WHAT THE EXERCISE ASKS: Gather every line in the records below that contains the word "обоих".

GIVEN RECORDS: Begin

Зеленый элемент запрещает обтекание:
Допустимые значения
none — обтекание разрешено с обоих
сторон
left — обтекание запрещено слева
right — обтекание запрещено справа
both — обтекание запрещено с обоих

GIVEN RECORDS: End

EXPECTED ANSWER:
none — обтекание разрешено с обоих
both — обтекание запрещено с обоих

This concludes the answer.